Francis thought that maybe if it had been kept at that, the touching and the kissing and the fucking, it would have been alright. Maybe. Touching and kissing and fucking were some of his favorite pastimes, and Arthur, as annoying as he may be, wasn't an unattractive man at all (and not being an unattractive man was one of the few requirements for a one night stand in Francis' book). If it had all just stayed like that, he probably could have handled the awkward chats and the public humiliation.

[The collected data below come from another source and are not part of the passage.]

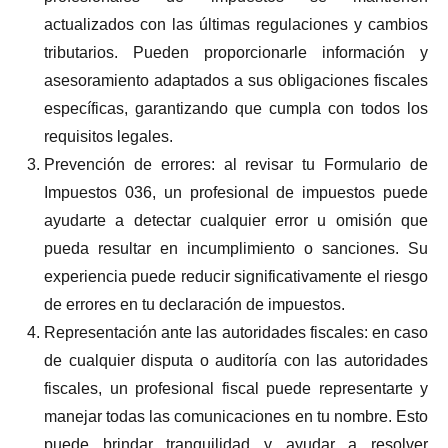
actualizados con las últimas regulaciones y cambios
tributarios. Pueden proporcionarle información y
asesoramiento adaptados a sus obligaciones fiscales
específicas, garantizando que cumpla con todos los
requisitos legales.
Prevención de errores: al revisar tu Formulario de
Impuestos 036, un profesional de impuestos puede
ayudarte a detectar cualquier error u omisión que
pueda resultar en incumplimiento o sanciones. Su
experiencia puede reducir significativamente el riesgo
de errores en tu declaración de impuestos.
Representación ante las autoridades fiscales: en caso
de cualquier disputa o auditoría con las autoridades
fiscales, un profesional fiscal puede representarte y
manejar todas las comunicaciones en tu nombre. Esto
puede brindar tranquilidad y ayudar a resolver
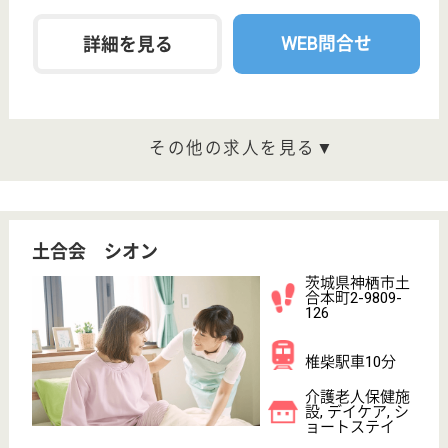
サービス紹介
クリックジョブ介護とは
ご利用の流れ
公式LINE＠
お役立ち情報
転職ノウハウ
初めての介護転職
介護転職お悩み相談室
介護業界給与データ
転職事例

But true to their word, the Anonymous weren't just looking to get him laid: they wanted him to find someone to love. Francis had scoffed at this notion. He'd initially been convinced that the gray people were sadistic, ghost serial killers trying to drive him mad. Now he was pretty sure they were just unfortunately gray teenage girls or middled-aged women hooked on romance novels with shining, grandiose ideas of true love in their minds. He really couldn't say for sure, though. They all talked in that weirdly ambiguous voice and lacked basic defining features.

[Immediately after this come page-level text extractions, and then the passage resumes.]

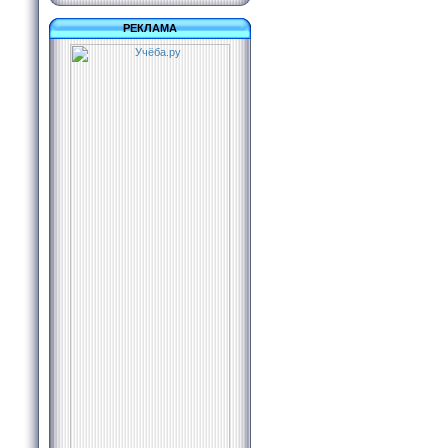
РЕКЛАМА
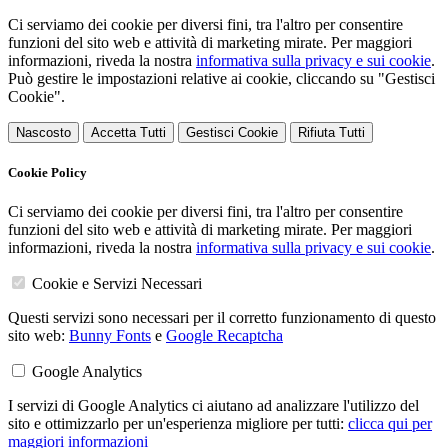
Ci serviamo dei cookie per diversi fini, tra l'altro per consentire
funzioni del sito web e attività di marketing mirate. Per maggiori
informazioni, riveda la nostra
informativa sulla privacy e sui cookie
.
Può gestire le impostazioni relative ai cookie, cliccando su "Gestisci
Cookie".
Nascosto
Accetta Tutti
Gestisci Cookie
Rifiuta Tutti
Cookie Policy
Ci serviamo dei cookie per diversi fini, tra l'altro per consentire
funzioni del sito web e attività di marketing mirate. Per maggiori
informazioni, riveda la nostra
informativa sulla privacy e sui cookie
.
Cookie e Servizi Necessari
Questi servizi sono necessari per il corretto funzionamento di questo
sito web:
Bunny Fonts
e
Google Recaptcha
Google Analytics
I servizi di Google Analytics ci aiutano ad analizzare l'utilizzo del
sito e ottimizzarlo per un'esperienza migliore per tutti:
clicca qui per
maggiori informazioni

The questions and commands stopped being about sex or attraction and started being about love and Arthur and being in love with Arthur. Francis insisted that wasn't what he wanted, but the more he did that the more they accused him of lying. So he decided to not deny anything and just ignore it. They accused him of denial even more. He lost patience and ranted and raved about the absurdity of it all. They just ignored it and kept asking and asking and asking.

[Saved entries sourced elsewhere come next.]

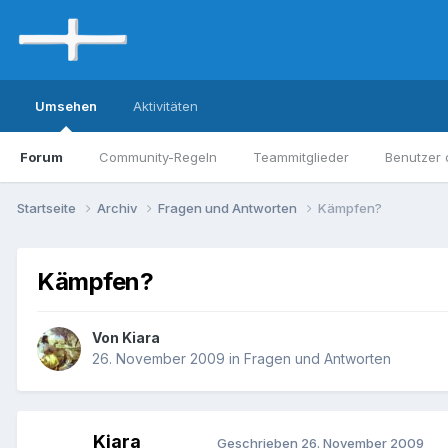
Umsehen
Aktivitäten
Forum
Community-Regeln
Teammitglieder
Benutzer 
Startseite
Archiv
Fragen und Antworten
Kämpfen?
Kämpfen?
Von Kiara
26. November 2009
in
Fragen und Antworten
Kiara
Geschrieben
26. November 2009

And the only thing that asking and pestering and commanding did was make Francis unsure about himself, which he hated. The Anonymous were getting in his head and messing things around, putting in ideas and fairy tales he would never rationally believe otherwise. His feelings were one way one day and completely different the next. They were relentless in their requests and accusations, and Francis was sure he'd soon go mad.

(Perhaps there was the smallest, tiniest, most minute inkling of truth in their words, hidden deep inside him, but neither they nor Francis could reach whatever it was. But that was probably just the confusion he'd grown used to as of late talking.)

Arthur's Anonymous, who were much nicer and more level-headed from what Francis could see, also seemed in on it with Francis's Anonymous (Francis vaguely wondered if there was some sort of Anonymous Guild, but that thought did nothing more than make him paranoid and drink a little of cognac). They dropped occasional hints about Francis to him ("Did you know Francis is sad? Maybe you should go visit him!" even though he really, really wasn't. "Arthur! Francis has been mauled by a pack of wild watermelons, go help him!" …that had actually been true. Things like getting mauled by wild packs of watermelons was, unfortunately, common place now.). Arthur, ever polite, was much better at humoring them than Francis was. While Francis enjoyed his alone time immensely, but the occasional (Anonymous-induced) drop in from Arthur wasn't the worst thing in the world.

(And that maybe confused him even more, so he stopped thinking about it and started drinking a little more).

So, yeah, maybe there were some good points about them. They weren't all mad, raving, perverted, possible serial killer teenaged/middle-aged women. Some of them sympathized with him and offered him gifts and encouragement. He liked those the best (well, he may have been lying. He rather preferred the bunch who ignored him in favor of watching his TV), but since they all looked the same he could never point them out. And, okay, maybe the annoying ones, the love-obsessed ones, weren't too bad either, sometimes. They stroked his ego a little bit with their confidence that someone would be able to love him (it wasn't true at all, but it was nice to hear). Still, even when they were being more tolerable, he voiced his want for them to all leave and explained just how little he cared for them all. They were just a bunch of faceless, gray losers anyway. His life may have been a little less exciting before they came along, but that meant absolutely nothing to him in the grand scheme of things.

(Later, Francis learned there was actually a switch that could be flicked to get rid of the faceless grays forever. He maybe sort of pretends he forgot that advice on his way to apologize and kiss an Anonymous-afflicted Arthur).